BMO, an Embodied AI Agent
A local multimodal AI agent living in a BMO shell, in progress: a quantized Qwen 3 LLM on a Raspberry Pi 5 with Whisper voice input, TTS output, a live camera for real-world context, and Steam game streaming to double as a console.
BMO is my attempt to build the friendly computer from Adventure Time for real: a local, multimodal AI agent that lives on my shelf, sees the room, talks back, and, because every good roommate should, also plays video games. No cloud. Everything runs at home.
The brain
The core is a quantized Qwen 3 LLM running on a Raspberry Pi 5. Getting a modern language model to be useful on a Pi is a project in constraints: quantization, context budgeting, and deciding what the model actually needs to see versus what can be summarized before it ever reaches the prompt.
Ears, voice, and eyes
- Whisper handles voice input, so you talk to BMO like you’d talk to a person.

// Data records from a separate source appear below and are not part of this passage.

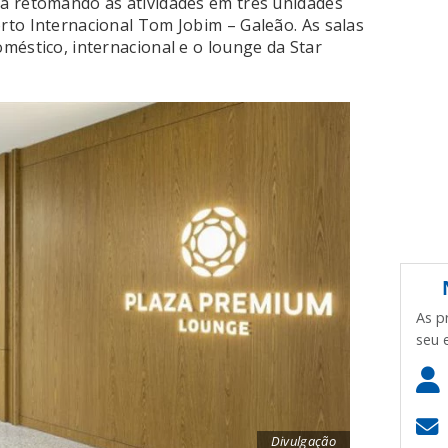
á retomando as atividades em três unidades
to Internacional Tom Jobim – Galeão. As salas
méstico, internacional e o lounge da Star
As p
seu 
Divulgação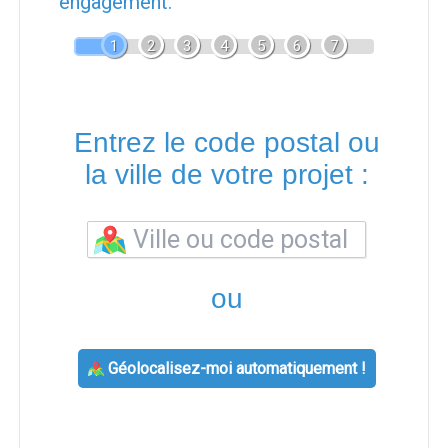
engagement.
1
2
3
4
5
6
7
Entrez le code postal ou
la ville de votre projet :
ou
Géolocalisez-moi automatiquement !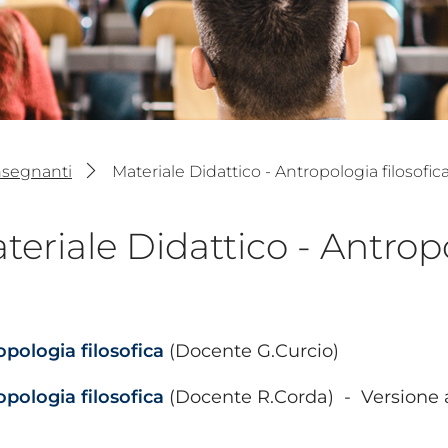
nsegnanti
Materiale Didattico - Antropologia filosofic
teriale Didattico - Antropo
pologia filosofica
(Docente G.Curcio)
pologia filosofica
(Docente R.Corda) - Versione a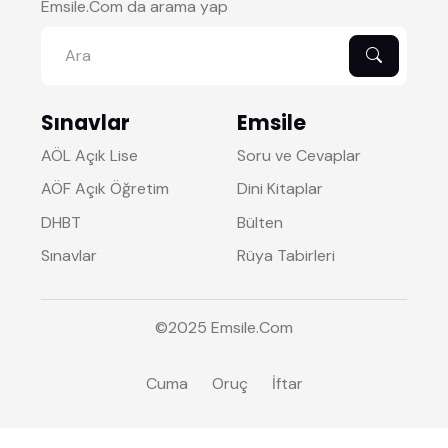
Emsile.Com da arama yap
Sınavlar
Emsile
AÖL Açık Lise
Soru ve Cevaplar
AÖF Açık Öğretim
Dini Kitaplar
DHBT
Bülten
Sınavlar
Rüya Tabirleri
©2025
Emsile
.Com
Cuma
Oruç
İftar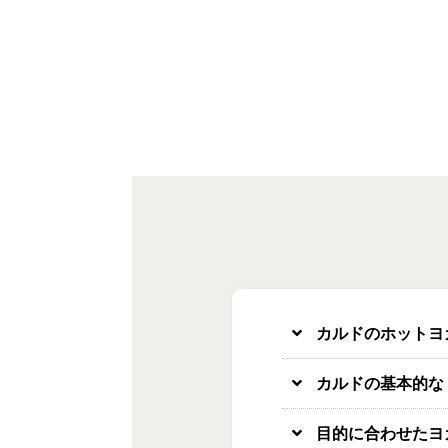
カルドのホットヨ
カルドの基本的な
目的に合わせたヨ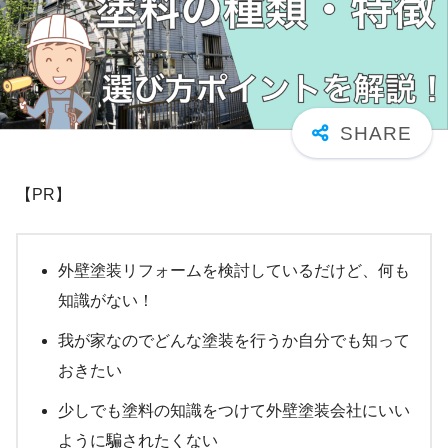
【PR】
外壁塗装リフォームを検討しているだけど、何も
知識がない！
我が家なのでどんな塗装を行うか自分でも知って
おきたい
少しでも塗料の知識をつけて外壁塗装会社にいい
ように騙されたくない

- TTS output gives it a voice back.
- A live camera feed provides real-world context cues, so responses can be grounded in what’s actually happening in the room.
The console party trick
BMO also streams Steam games over the local network, which turns the same little box into a couch gaming console. It’s the feature that makes people smile, and the reason the project earns its shelf space even between experiments.
Status
WIP. The voice loop and local inference run today; ongoing work is tightening latency and making the camera context genuinely useful rather than decorative. It’s also my personal testbed for the same question my FSAE work asks: how much intelligence can you run on a small computer at the edge?